Aria: An Open Multimodal Native Mixture-of-Experts Model (2410.05993v4)

Published 8 Oct 2024 in cs.CV

Abstract: Information comes in diverse modalities. Multimodal native AI models are essential to integrate real-world information and deliver comprehensive understanding. While proprietary multimodal native models exist, their lack of openness imposes obstacles for adoptions, let alone adaptations. To fill this gap, we introduce Aria, an open multimodal native model with best-in-class performance across a wide range of multimodal, language, and coding tasks. Aria is a mixture-of-expert model with 3.9B and 3.5B activated parameters per visual token and text token, respectively. It outperforms Pixtral-12B and Llama3.2-11B, and is competitive against the best proprietary models on various multimodal tasks. We pre-train Aria from scratch following a 4-stage pipeline, which progressively equips the model with strong capabilities in language understanding, multimodal understanding, long context window, and instruction following. We open-source the model weights along with a codebase that facilitates easy adoptions and adaptations of Aria in real-world applications.

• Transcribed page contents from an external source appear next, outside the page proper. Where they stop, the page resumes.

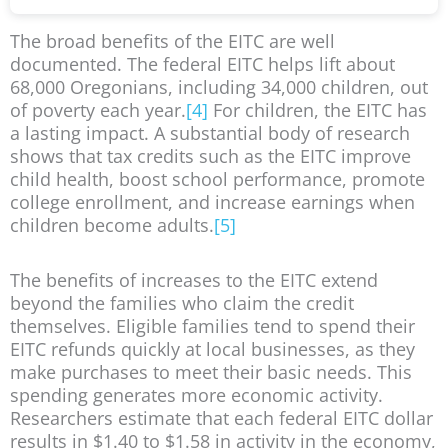
The broad benefits of the EITC are well
documented. The federal EITC helps lift about
68,000 Oregonians, including 34,000 children, out
of poverty each year.
[4]
For children, the EITC has
a lasting impact. A substantial body of research
shows that tax credits such as the EITC improve
child health, boost school performance, promote
college enrollment, and increase earnings when
children become adults.
[5]
The benefits of increases to the EITC extend
beyond the families who claim the credit
themselves. Eligible families tend to spend their
EITC refunds quickly at local businesses, as they
make purchases to meet their basic needs. This
spending generates more economic activity.
Researchers estimate that each federal EITC dollar
results in $1.40 to $1.58 in activity in the economy,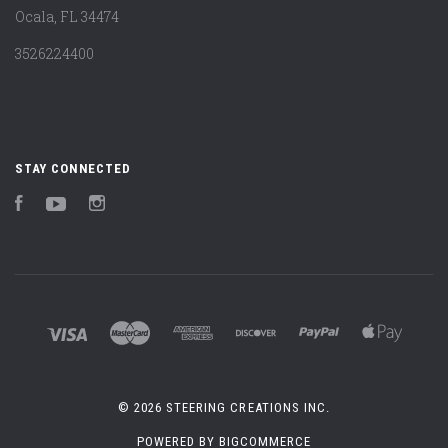
Ocala, FL 34474
3526224400
STAY CONNECTED
Facebook
YouTube
Instagram
©
2026 STEERING CREATIONS INC.
POWERED BY
BIGCOMMERCE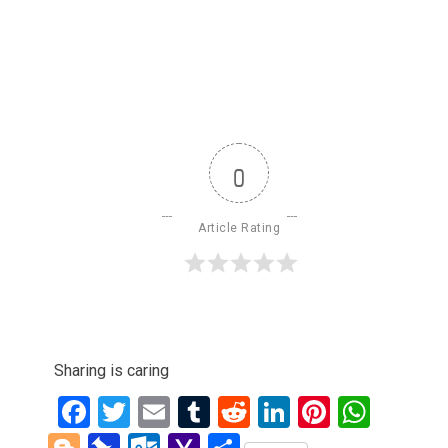
0
Article Rating
Sharing is caring
Facebook
Twitter
Email
Tumblr
Reddit
LinkedIn
Pinteres
What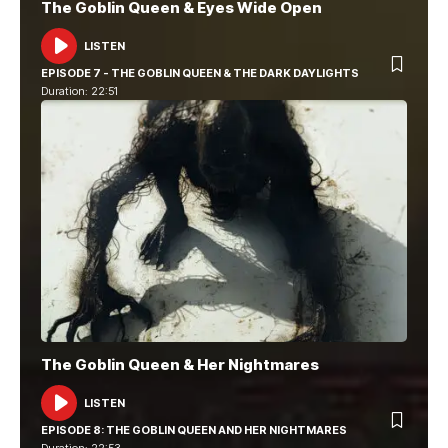
The Goblin Queen & Eyes Wide Open
LISTEN
AUDIO
PLAYER
EPISODE 7 - THE GOBLIN QUEEN & THE DARK DAYLIGHTS
Duration: 22:51
The Goblin Queen & Her Nightmares
LISTEN
AUDIO
PLAYER
EPISODE 8: THE GOBLIN QUEEN AND HER NIGHTMARES
Duration: 22:53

Abstract PDF HTML Chat (Pro)

Citations (9)

View on Semantic Scholar

Summary

The paper introduces a novel open multimodal MoE model that assigns 3.9B parameters per visual token and 3.5B per text token to enhance computational efficiency.
It employs a four-stage pre-training pipeline using 6.4 trillion language tokens and 400 billion multimodal tokens to improve long-context understanding.
Evaluation shows Aria outperforming comparable models on language, vision, and coding tasks, setting a new benchmark for open-source multimodal research.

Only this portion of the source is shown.